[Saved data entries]
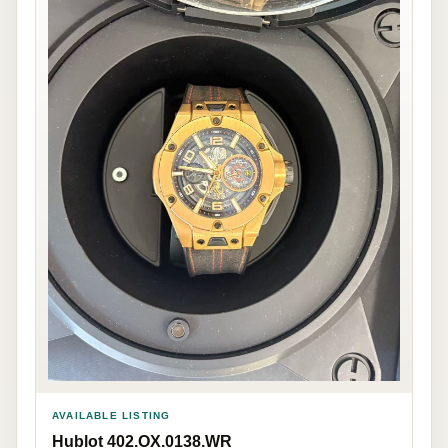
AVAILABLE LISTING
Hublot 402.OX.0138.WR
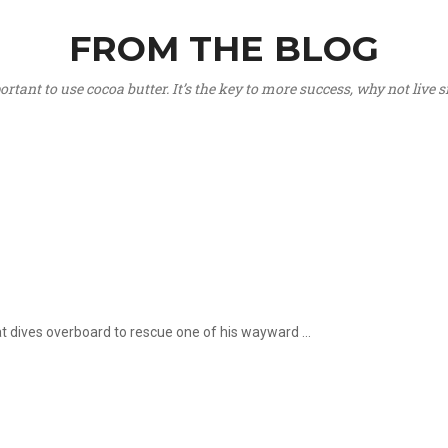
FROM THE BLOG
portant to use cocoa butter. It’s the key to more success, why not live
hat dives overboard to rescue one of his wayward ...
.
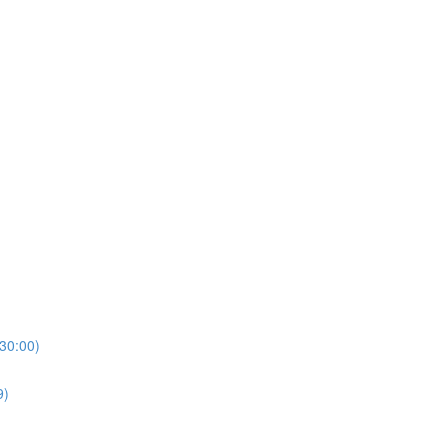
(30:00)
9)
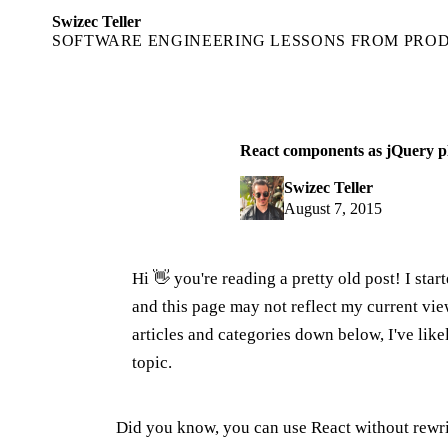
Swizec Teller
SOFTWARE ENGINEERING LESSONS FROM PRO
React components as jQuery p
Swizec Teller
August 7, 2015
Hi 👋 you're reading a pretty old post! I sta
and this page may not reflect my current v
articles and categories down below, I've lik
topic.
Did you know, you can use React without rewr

**AIM OF THE TASK:**
For each line in the entries that contains the string "FROM", make a copy.

**ANSWER FOR THIS EXERCISE:**
FROM THE BLOG
SOFTWARE ENGINEERING LESSONS FROM PRO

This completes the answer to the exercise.